I am not one to cry. No matter the pain. Even if I am alone and I get teary, I am embarrassed for myself. Pathetic, huh? So, how do I grieve? I don’t have a consistent way of doing it. Sometimes, I just let the issue bounce off me, move on to something else and forget it. Sometimes, I ‘moody’ through it. One time from a broken heart, I lost my hair, had bouts of nausea, but didn’t drop a tear.
But this time, I cried. No, I wept. From a very deep part of my heart, my pain poured out in tears — when his coffin was lifted by his colleagues and the march out of the church to the cemetery began. That was my Dad’s coffin. I did not make it to the cemetery.
We were completely blindsided by his death. We spoke Saturday evening and he was dead Monday morning. How does stuff like that happen?

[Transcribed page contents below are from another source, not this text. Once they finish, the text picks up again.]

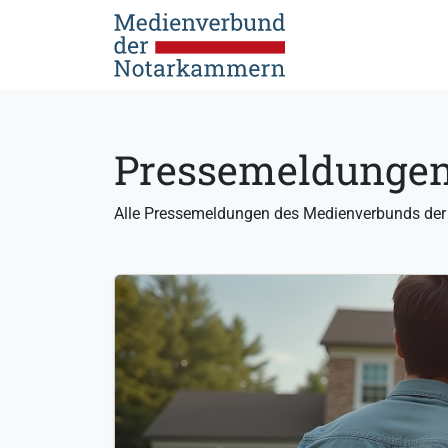
Pressemeldunge
Alle Pressemeldungen des Medienverbunds de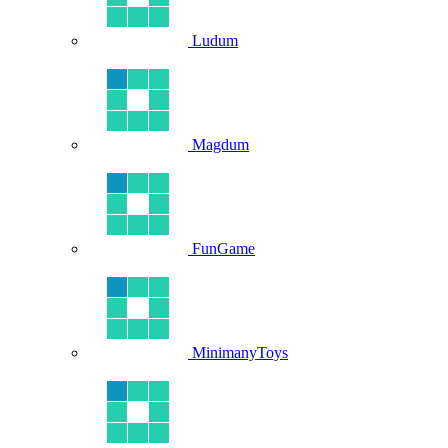
Ludum
Magdum
FunGame
MinimanyToys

If I knew he was going to die, maybe I would have called Sunday morning, Sunday afternoon, Sunday evening….hell, I might not even have hung up.

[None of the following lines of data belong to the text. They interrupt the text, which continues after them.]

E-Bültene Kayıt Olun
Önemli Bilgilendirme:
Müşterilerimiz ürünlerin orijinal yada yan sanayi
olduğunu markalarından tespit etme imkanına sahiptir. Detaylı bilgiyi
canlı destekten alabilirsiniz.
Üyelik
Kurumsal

I have thought long and hard about death, especially how to conduct our relationships when we are aware someone’s death is near e.g. someone with a cancer diagnosis.
…
I have an Aunt who has been given 12 months — tops — to live. This is someone I love very much and has been close to my entire life. The first time she had her diagnosis, I was sitting with her and she was crying. I was numb and just sat there. Then she said to me: ‘Sweetheart, I think you should start detaching yourself from me now. I don’t want my death to impact you so much when it happens’. I was stunned. How could she ask me to give her less love at this time? Shouldn’t I rather be giving more? Isn’t that what everyone says? That you should love because you don’t know when someone is going to go? And now that we have the ‘privilege’ of knowing when she is going, shouldn’t we love even harder? Is it safer to break the bond now so it is easier on you when it does happen? Is it better to not know it’s coming so you just deal with it as it comes? But, wait a minute. Isn’t life itself a death diagnosis? Don’t we know that we all will die at a point? A diagnosis like my Aunt’s just puts the death on a schedule. I might even be gone before she goes, who knows?
…
From the time of the diagnosis, she has withdrawn a little bit. On the surface, she is pleasant and all but I feel she has put up a wall — even so slightly. I am unable to get through to a certain part of her. We actually spend more time together now because I am mostly taking the kids up to see her but something is off about our connection. Maybe she is dealing with the diagnosis herself and her ‘withdrawal’ has nothing to do with me. And the one poignant thing is that we can no longer talk about anything and everything. I am wary of what I say now so I do not sound selfish and make issues all about me and my need to connect.
Perhaps I am overthinking things. Maybe I should stay away for a year and I might not break down at her funeral.